Cloudflare Docs
Queues
Edit this page on GitHub
Set theme to dark (⇧+D)

Consumer concurrency

Consumer concurrency allows a consumer Worker processing messages from a queue to automatically scale out horizontally to keep up with the rate that messages are being written to a queue.

In many systems, the rate at which you write messages to a queue can easily exceed the rate at which a single consumer can read and process those same messages. This is often because your consumer might be parsing message contents, writing to storage or a database, or making third-party (upstream) API calls.

Note that queue producers are always scalable, up to the maximum supported messages-per-second (per queue) limit.

​​ Enable concurrency

By default, all queues have concurrency enabled. Queue consumers will automatically scale up to the maximum concurrent invocations as needed to manage a queue’s backlog and/or error rates.

​​ How concurrency works

The number of consumers concurrently invoked for a queue will autoscale based on several factors, including:

  • The number of messages in the queue (backlog) and its rate of growth.
  • The ratio of failed (versus successful) invocations. A failed invocation is when your queue() handler returns an uncaught exception instead of void (nothing).
  • The value of max_concurrency set for that consumer.

Where possible, Queues will optimize for keeping your backlog from growing exponentially, in order to minimize scenarios where the backlog of messages in a queue grows to the point that they would reach the message retention limit before being processed.

​​ Example

If you are writing 100 messages/second to a queue with a single concurrent consumer that takes 5 seconds to process a batch of 100 messages, the number of messages in-flight will continue to grow at a rate faster than your consumer can keep up.

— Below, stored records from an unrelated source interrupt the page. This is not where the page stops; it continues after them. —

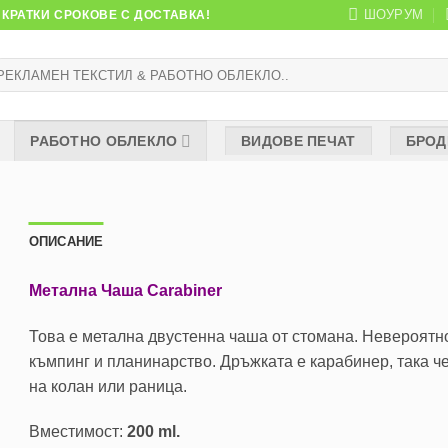
ШОУРУМ
КРАТКИ СРОКОВЕ С ДОСТАВКА!
рсене
:
РАБОТНО ОБЛЕКЛО
ВИДОВЕ ПЕЧАТ
БРОД
ОПИСАНИЕ
Метална Чаша Carabiner
Това е метална двустенна чаша от стомана. Невероятно
къмпинг и планинарство. Дръжката е карабинер, така че
на колан или раница.
Вместимост:
200 ml.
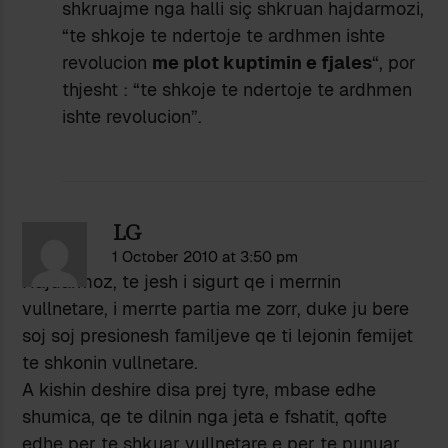
shkruajme nga halli siç shkruan hajdarmozi,
“te shkoje te ndertoje te ardhmen ishte
revolucion
me plot kuptimin e fjales
“, por
thjesht : “te shkoje te ndertoje te ardhmen
ishte revolucion”.
LG
1 October 2010 at 3:50 pm
Hajdarmoz, te jesh i sigurt qe i merrnin
vullnetare, i merrte partia me zorr, duke ju bere
soj soj presionesh familjeve qe ti lejonin femijet
te shkonin vullnetare.
A kishin deshire disa prej tyre, mbase edhe
shumica, qe te dilnin nga jeta e fshatit, qofte
edhe per te shkuar vullnetare e per te punuar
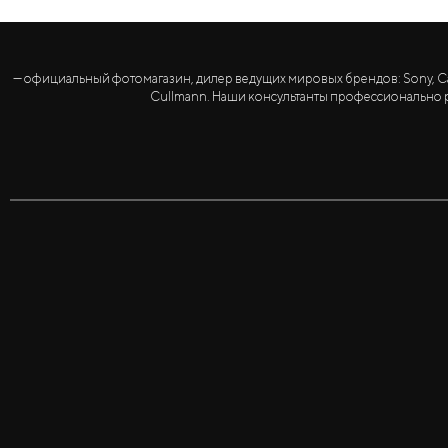
— официальный фотомагазин, дилер ведущих мировых брендов: Sony, Canon, 
Cullmann. Наши консультанты профессионально р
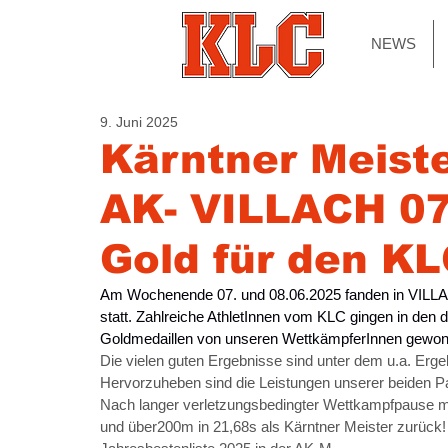
NEWS
9. Juni 2025
Kärntner Meist
AK- VILLACH 07
Gold für den KL
Am Wochenende 07. und 08.06.2025 fanden in VILLAC
statt. Zahlreiche AthletInnen vom KLC gingen in den
Goldmedaillen von unseren WettkämpferInnen gewon
Die vielen guten Ergebnisse sind unter dem u.a. Erge
Hervorzuheben sind die Leistungen unserer beiden Pa
Nach langer verletzungsbedingter Wettkampfpause m
und über200m in 21,68s als Kärntner Meister zurück! 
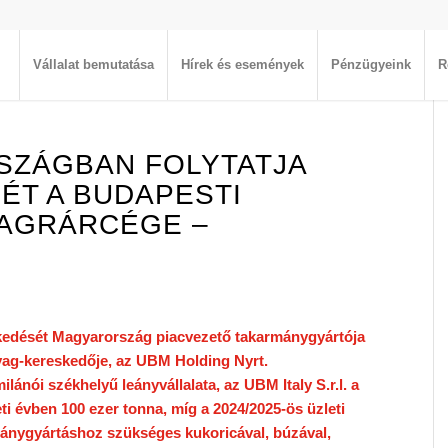
Vállalat bemutatása
Hírek és események
Pénzügyeink
R
SZÁGBAN FOLYTATJA
ÉT A BUDAPESTI
AGRÁRCÉGE –
zkedését Magyarország piacvezető takarmánygyártója
ag-kereskedője, az UBM Holding Nyrt.
ilánói székhelyű leányvállalata, az UBM Italy S.r.l. a
eti évben 100 ezer tonna, míg a 2024/2025-ös üzleti
ánygyártáshoz szükséges kukoricával, búzával,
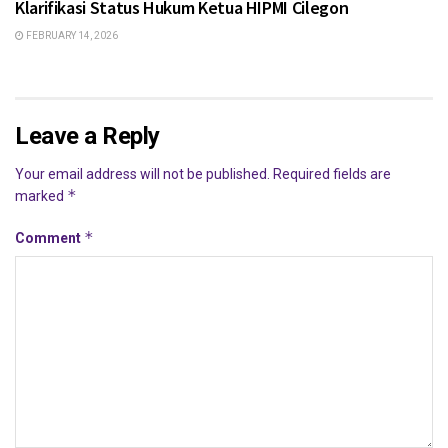
Klarifikasi Status Hukum Ketua HIPMI Cilegon
FEBRUARY 14, 2026
Leave a Reply
Your email address will not be published.
Required fields are
*
marked
*
Comment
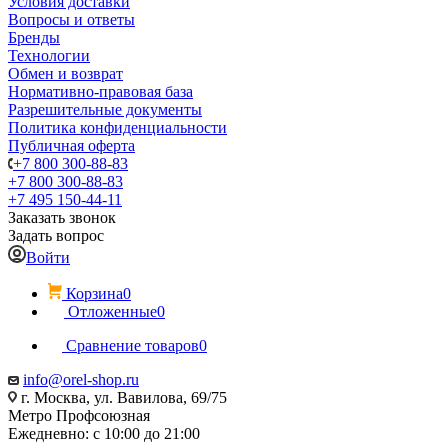
Условия доставки
Вопросы и ответы
Бренды
Технологии
Обмен и возврат
Нормативно-правовая база
Разрешительные документы
Политика конфиденциальности
Публичная оферта
+7 800 300-88-83
+7 800 300-88-83
+7 495 150-44-11
Заказать звонок
Задать вопрос
Войти
Корзина
0
Отложенные
0
Сравнение товаров
0
info@orel-shop.ru
г. Москва, ул. Вавилова, 69/75
Метро Профсоюзная
Ежедневно: с 10:00 до 21:00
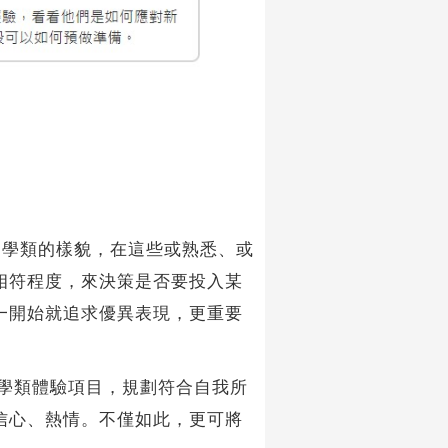
定學類的樣貌，在這些或熟悉、或
相符程度，來決策是否要投入某
一開始就追求優異表現，更重要
學類體驗項目，規劃符合自我所
信心、熱情。不僅如此，更可將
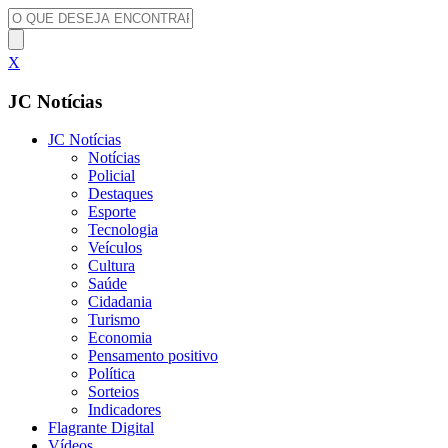
X
JC Notícias
JC Notícias
Notícias
Policial
Destaques
Esporte
Tecnologia
Veículos
Cultura
Saúde
Cidadania
Turismo
Economia
Pensamento positivo
Política
Sorteios
Indicadores
Flagrante Digital
Vídeos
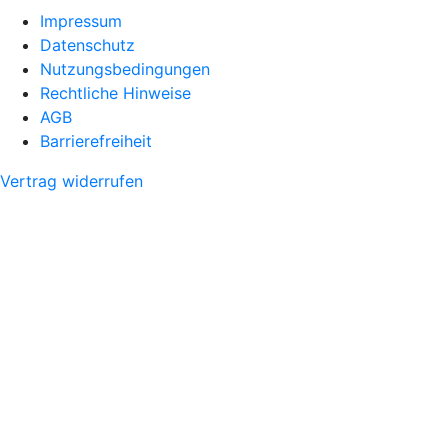
Impressum
Datenschutz
Nutzungsbedingungen
Rechtliche Hinweise
AGB
Barrierefreiheit
Vertrag widerrufen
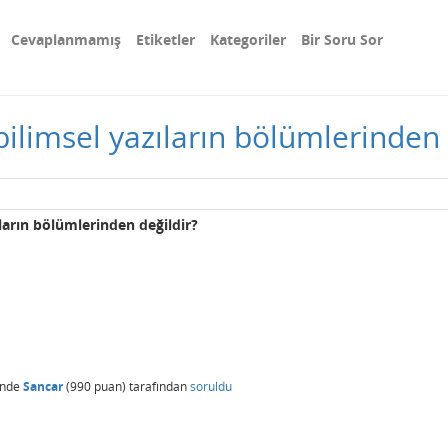
Cevaplanmamış
Etiketler
Kategoriler
Bir Soru Sor
ilimsel yazıların bölümlerinden 
ların bölümlerinden değildir?
inde
Sancar
(
990
puan)
tarafından
soruldu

In this scenario, Queues will notice the growing backlog and will scale the number of concurrent consumer Workers invocations up to a steady-state of (approximately) five (5) until the rate of incoming messages decreases, the consumer processes messages faster, or the consumer begins to generate errors.

​​ Limit concurrency

If you have a workflow that is limited by an upstream API and/or system, you may prefer for your backlog to grow, trading off increased overall latency in order to avoid overwhelming an upstream system.

Concurrency settings can be configured in each projects’ wrangler.toml file and/or the Cloudflare dashboard. To set concurrency settings in the Cloudflare dashboard:

  1. Log in to the Cloudflare dashboard and select your account.
  2. Select Workers & Pages > Queues.
  3. Select your queue > Settings.
  4. Select Edit Consumer under Consumer details.
  5. Set Maximum consumer invocations to a value between 1 and 10. This value represents the maximum number of concurrent consumer invocations available to your queue.

To remove a fixed maximum value, select auto (recommended).

Note that if you are writing messages to a queue faster than you can process them, messages may eventually reach the maximum retention period set for that queue. Individual messages that reach that limit will expire from the queue and be deleted.

​​ Set concurrency settings via wrangler.toml

To set a fixed maximum number of concurrent consumer invocations for a given queue, configure a max_concurrency in your wrangler.toml file:

wrangler.toml
[[queues.consumers]]
queue = "my-queue"
max_concurrency = 1

To remove the limit, remove the max_concurrency setting from the [[queues.consumers]] configuration for a given queue and call npx wrangler deploy to push your configuration update.

​​ Billing

When multiple consumer Workers are invoked, each Worker invocation incurs CPU time costs.

  • If you intend to process all messages written to a queue, the effective overall cost is the same, even with concurrency enabled.
  • Enabling concurrency simply brings those costs forward, and can help prevent messages from reaching the message retention limit.

Billing for consumers follows the Workers standard usage model meaning a developer is billed for the request and for CPU time used in the request.

​​ Example

A consumer Worker that takes 2 seconds to process a batch of messages will incur the same overall costs to process 50 million (50,000,000) messages, whether it does so concurrently (faster) or individually (slower).